After gaining access to a legitimate account, a fake crypto streamer renames the channel, deletes all the previously uploaded videos from the playlist, changes the user pic, adds new design features, and uploads relevant crypto-related content. When fraudsters start a stream, they use viewer-boosting tools to make it to the recommendations of their target audience. On average, attracting a thousand viewers would cost scammers $100, while five thousand are priced at $200.
A marketplace for crypto scams
The growth of fake crypto giveaways can be explained by a significantly enhanced arsenal and availability of tools for crypto scammers, even with low technical skills. In July, researchers recorded up to five streams promoting fake crypto giveaways per day.

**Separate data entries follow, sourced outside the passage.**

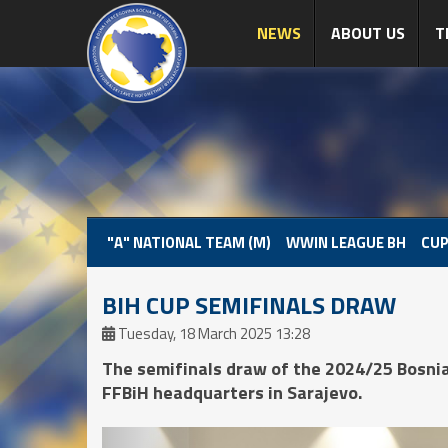
NEWS
ABOUT US
T
"A" NATIONAL TEAM (M)
WWIN LEAGUE BH
CUP
BIH CUP SEMIFINALS DRAW
Tuesday, 18 March 2025 13:28
The semifinals draw of the 2024/25 Bosni
FFBiH headquarters in Sarajevo.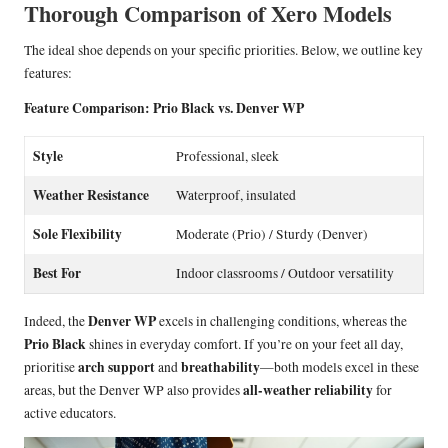
Thorough Comparison of Xero Models
The ideal shoe depends on your specific priorities. Below, we outline key
features:
Feature Comparison: Prio Black vs. Denver WP
Style
Professional, sleek
Weather Resistance
Waterproof, insulated
Sole Flexibility
Moderate (Prio) / Sturdy (Denver)
Best For
Indoor classrooms / Outdoor versatility
Denver WP
Indeed, the
excels in challenging conditions, whereas the
Prio Black
shines in everyday comfort. If you’re on your feet all day,
arch support
breathability
prioritise
and
—both models excel in these
all-weather reliability
areas, but the Denver WP also provides
for
active educators.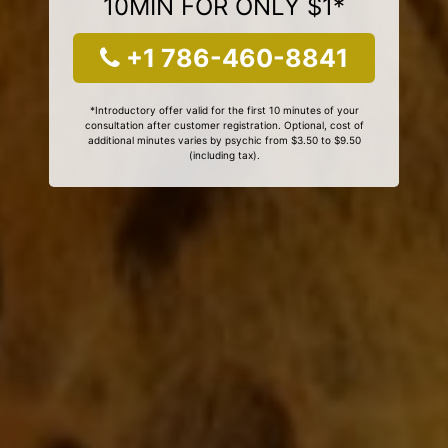
10MIN FOR ONLY $1*
+1 786-460-8841
*Introductory offer valid for the first 10 minutes of your
consultation after customer registration. Optional, cost of
additional minutes varies by psychic from $3.50 to $9.50
(including tax).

Group-IB revealed that forums used by scammers make up a full-fledged marketplace that can help even first-time non-tech-savvy scammers carry out a crypto fraud scheme. It is of note that most of these forums are Russian speaking. Scammers have the following at their disposal: an exchange platform for hacked YouTube accounts, viewer boosting services, manuals, website editors, admin panel developers, domain names, bulletproof hosting, and tools and people who can create deepfake videos. These mentors, designers, promotion specialists, and miscellaneous contractors charge an advance payment plus a percentage of the stolen funds.
The most popular service is crypto stream design. The average price ranges between $100 and $300, depending on the scope. Production of a deep fake video showing a celebrity would cost around $30.
Another high-demand service is the development of fake promo websites designed to show visitors the mechanism behind a fake giveaway. The price of a landing page can range from $200 to $600, depending on the relevance of the design.
Manuals typically start from $100. In some cases, the price is a combination of a flat rate and a percentage of earnings. There are also two-in-one offers that sell both manuals and training for a percentage of the stolen amount. Scammers can also buy toolkits designed to automate fraudulent operations. A subscription to an advanced toolkit ranges between $500 and $1,500 per month.
“Scams targeting crypto enthusiasts are becoming increasingly common, and their scope and sophistication are growing,” comments CERT-GIB. “Crypto giveaway scams have evolved into a profitable illicit market segment. Small-time scammers and more advanced cybercriminals band together, allowing them to automate and streamline operations.”
Users are advised to be vigilant about free giveaways and not to share confidential data on rogue websites. Double-check the legitimacy of the streams and the websites you visit using official sources only. If you cannot find any information about the promotion taking place, you are likely being deceived. Seed phrases must be kept secret and stored securely. To do so, use password management tools. To minimize the risk of leakage, prioritize desktop solutions over cloud-based ones. You risk being deceived twice if you have already transferred your crypto to fraudsters and want your money back. People who message victims on forums offering help often turn out to be scammers themselves.